Smaller towns are giving relocation a go, however. In 2016, the community of Isle de Jean Charles in Louisiana was the first place to be given federal money to replant itself. The population, situated on an island being eaten away by the sea, is looking to move to a former sugar cane farm 30 miles inland.
“We are called climate refugees but I hate that term,” said Chantal Comardelle, who grew up in the Isle de Jean Charles community.
“We will be the first ones to face this in the modern US but we won’t be the last. It’s important for us to get it right so other communities know that they can do it, too.”
About a dozen coastal towns in Alaska are also looking to relocate, as diminishing sea ice exposes them to storms and rising temperatures thaw the very ground beneath them. One, Newtok, has identified a new site and has some federal funding to begin uprooting itself.
A buyout of damaged and at-risk homes has already occurred in New York City’s Staten Island in the wake of Hurricane Sandy, while certain flood-prone houses in Houston, pummeled by Hurricane Harvey last year, are also being purchased and razed.

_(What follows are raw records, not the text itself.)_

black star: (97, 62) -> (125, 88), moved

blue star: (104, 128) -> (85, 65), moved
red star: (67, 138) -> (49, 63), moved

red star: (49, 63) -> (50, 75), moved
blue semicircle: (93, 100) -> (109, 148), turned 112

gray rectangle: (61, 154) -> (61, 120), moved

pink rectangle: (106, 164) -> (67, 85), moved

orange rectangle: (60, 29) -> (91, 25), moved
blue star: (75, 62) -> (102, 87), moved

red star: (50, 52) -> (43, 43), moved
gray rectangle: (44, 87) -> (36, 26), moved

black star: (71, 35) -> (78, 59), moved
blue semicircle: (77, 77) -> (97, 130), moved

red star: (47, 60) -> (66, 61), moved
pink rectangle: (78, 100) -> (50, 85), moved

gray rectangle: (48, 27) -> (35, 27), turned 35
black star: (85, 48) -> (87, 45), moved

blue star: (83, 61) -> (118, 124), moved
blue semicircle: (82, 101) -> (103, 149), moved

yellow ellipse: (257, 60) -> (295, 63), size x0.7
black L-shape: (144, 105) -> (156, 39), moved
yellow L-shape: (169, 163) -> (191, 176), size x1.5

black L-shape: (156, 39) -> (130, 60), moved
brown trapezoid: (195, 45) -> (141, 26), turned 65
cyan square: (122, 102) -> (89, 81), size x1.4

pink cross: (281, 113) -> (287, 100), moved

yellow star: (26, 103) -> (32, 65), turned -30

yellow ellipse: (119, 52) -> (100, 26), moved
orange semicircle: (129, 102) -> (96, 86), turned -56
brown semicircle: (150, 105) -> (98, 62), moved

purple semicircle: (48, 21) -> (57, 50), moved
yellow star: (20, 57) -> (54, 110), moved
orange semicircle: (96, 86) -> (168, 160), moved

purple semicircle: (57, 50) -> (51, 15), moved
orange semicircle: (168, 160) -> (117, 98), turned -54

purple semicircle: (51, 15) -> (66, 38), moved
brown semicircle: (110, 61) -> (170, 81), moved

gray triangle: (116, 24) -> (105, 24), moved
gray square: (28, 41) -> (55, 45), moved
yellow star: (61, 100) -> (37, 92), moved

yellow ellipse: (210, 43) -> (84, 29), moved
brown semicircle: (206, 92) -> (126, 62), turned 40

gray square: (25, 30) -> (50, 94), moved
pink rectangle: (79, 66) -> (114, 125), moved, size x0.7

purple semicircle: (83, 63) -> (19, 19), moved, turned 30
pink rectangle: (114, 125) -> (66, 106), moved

But the cost of doing this for all at-risk Americans would be eye-watering. Estimates range from $200,000 to $1m per person to undertake a relocation. If 13 million people do have to move, it seems fantastical to imagine $13tn, or even a significant fraction of this amount, being spent by governments to ease the way.

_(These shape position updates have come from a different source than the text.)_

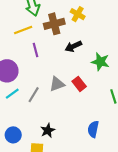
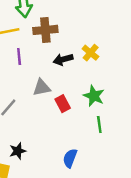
yellow cross: (78, 14) -> (91, 53), moved
green star: (100, 62) -> (94, 96), moved
gray triangle: (57, 84) -> (42, 87), moved

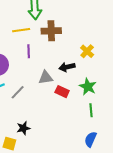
black arrow: (63, 59) -> (67, 67), moved
red rectangle: (63, 104) -> (62, 92), turned -40
blue semicircle: (70, 158) -> (91, 139), moved

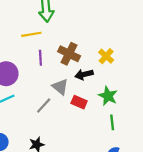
brown cross: (51, 31) -> (69, 54), moved, turned 30
gray triangle: (46, 77) -> (60, 87), turned 49
gray line: (18, 92) -> (44, 106), moved

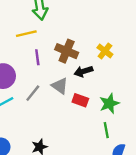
green star: (108, 96) -> (109, 103), moved, turned 30
gray line: (44, 106) -> (33, 93), moved
green line: (112, 122) -> (106, 130), moved

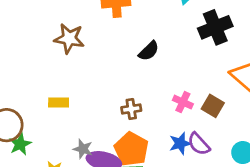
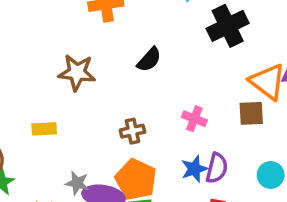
brown star: (69, 38) -> (77, 72), moved
brown square: (213, 106) -> (251, 113), moved, turned -30
purple semicircle: (199, 144) -> (217, 168), turned -120

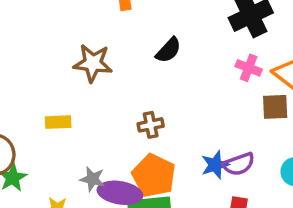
pink cross: (194, 119) -> (249, 68), moved
purple semicircle: (217, 168) -> (239, 164), turned 56

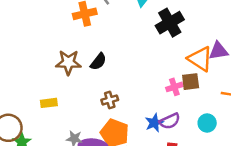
black semicircle: (168, 50) -> (98, 62), moved
pink cross: (249, 68) -> (174, 87), moved, turned -35

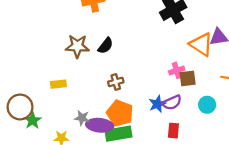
brown square: (191, 82) -> (188, 78), moved

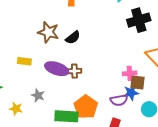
blue star: (157, 104) -> (131, 93), moved
orange pentagon: (120, 113) -> (86, 107), moved
purple ellipse: (100, 125) -> (57, 69), moved

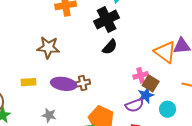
black cross: (139, 20) -> (107, 20), moved
black semicircle: (73, 38) -> (110, 47), moved
brown square: (138, 82) -> (151, 83), turned 35

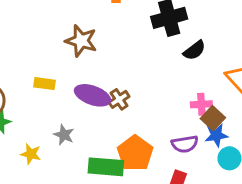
black semicircle: (110, 47) -> (194, 50), moved
brown cross: (83, 83) -> (119, 99), turned -32
blue star: (146, 95) -> (216, 135), moved

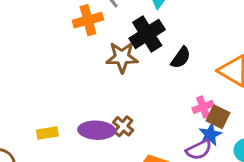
brown star: (81, 41) -> (122, 57), moved
blue star: (216, 135) -> (210, 134), moved

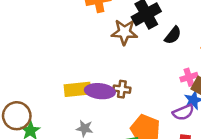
brown cross: (123, 126) -> (122, 89), turned -35
yellow rectangle: (47, 133) -> (77, 89), moved, size x1.5

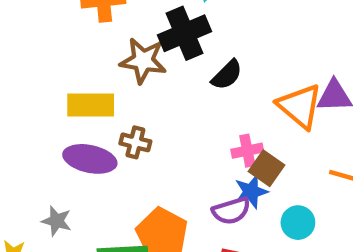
yellow rectangle: (77, 89) -> (91, 105), moved
brown cross: (122, 89) -> (135, 142), moved

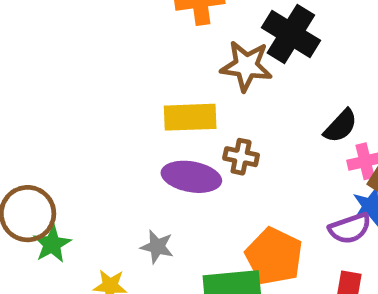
black cross: (185, 33) -> (291, 34), turned -33
black semicircle: (227, 75) -> (341, 126), moved

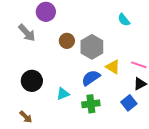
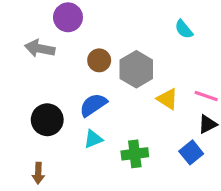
gray arrow: (27, 33) -> (40, 48), turned 144
blue semicircle: (91, 78) -> (93, 105), moved
brown arrow: (26, 117) -> (38, 173), turned 48

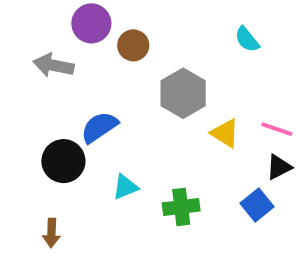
brown circle: (99, 60) -> (133, 45), moved
blue semicircle: (93, 105) -> (99, 127), moved

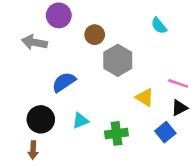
brown circle: (133, 45) -> (95, 35), moved
yellow triangle: (225, 133) -> (145, 98), moved
black circle: (63, 161) -> (41, 119), moved

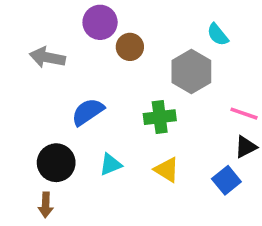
purple circle: (59, 15) -> (100, 22), moved
gray hexagon: (118, 60) -> (191, 71), moved
yellow triangle: (145, 98) -> (167, 170), moved
green cross: (116, 133) -> (160, 117), moved

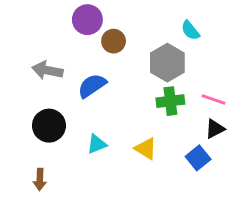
gray arrow: (47, 57) -> (47, 70), moved
blue semicircle: (88, 112) -> (92, 86), moved
green cross: (160, 117) -> (170, 101), moved
black circle: (56, 163) -> (49, 126), moved

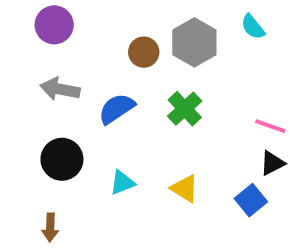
purple circle: (87, 20) -> (54, 25), moved
cyan semicircle: (190, 30) -> (253, 27), moved
gray hexagon: (167, 63) -> (194, 42), moved
green cross: (170, 101) -> (185, 109), moved, turned -36

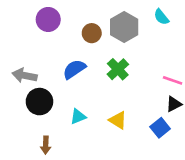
purple circle: (54, 25) -> (48, 19), moved
gray arrow: (60, 89) -> (25, 75), moved
brown arrow: (50, 227) -> (46, 145), moved

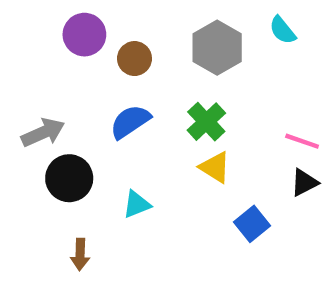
brown circle: (92, 33) -> (134, 59), moved
gray arrow: (25, 75) -> (43, 133), turned 145
yellow triangle: (118, 120) -> (215, 167), moved
blue square: (160, 128) -> (252, 224), moved

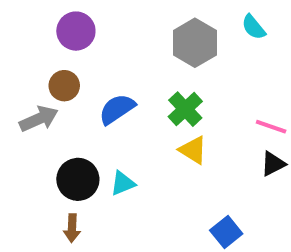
brown circle: (134, 59) -> (64, 86), moved
black circle: (69, 178) -> (78, 179), moved
blue square: (252, 224) -> (226, 232), moved

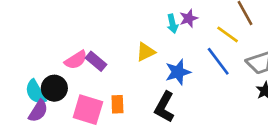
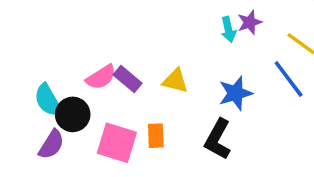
yellow triangle: (146, 52) -> (175, 81), moved, turned 40
cyan semicircle: (36, 92) -> (48, 100), moved

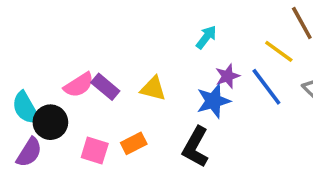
purple star: (250, 22) -> (227, 76), moved
cyan arrow: (228, 29) -> (206, 37), turned -130
orange rectangle: (156, 136) -> (134, 143), turned 65
pink square: (117, 143) -> (95, 151), size x0.7

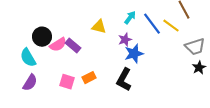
purple star: (227, 76) -> (125, 40), moved
blue line: (266, 87) -> (152, 24), moved
yellow triangle: (153, 89) -> (99, 27), moved
black circle: (50, 122) -> (42, 37), moved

“As a country we aren’t set up to deal with slow-moving disasters like this, so people around the country are on their own,” said Joel Clement, a former Department of the Interior official who worked on the relocation of Alaskan towns.
“In the Arctic I’m concerned we’ve left it too late. Younger people have left because they know the places are doomed. These towns won’t be relocated within five years and I’m sure there will be a catastrophic storm up there. My hope is no lives will be lost.”
Ultimately, the US will have to choose what it wants to defend and hope its ingenuity outstrips the environmental changes ranged against it. Not everyone will be able to shelter behind fortifications like the ‘big U’ planned to defend lower Manhattan. Wrenching decisions will have to be made as to what and where will be sacrificed.
“We won’t see whole areas abandoned but neighborhoods will get sparse and wild looking, the tax base will start to crumble,” said Stoddard, mayor of South Miami. “We don’t have the laws to deal with that sort of piecemeal retreat. It’s magical thinking to think someone else will buy out your property.
“We need a plan as to what will be defended because at the moment the approach is that some kid in a garage will come with a solution. There isn’t going to be a mop and bucket big enough for this problem.”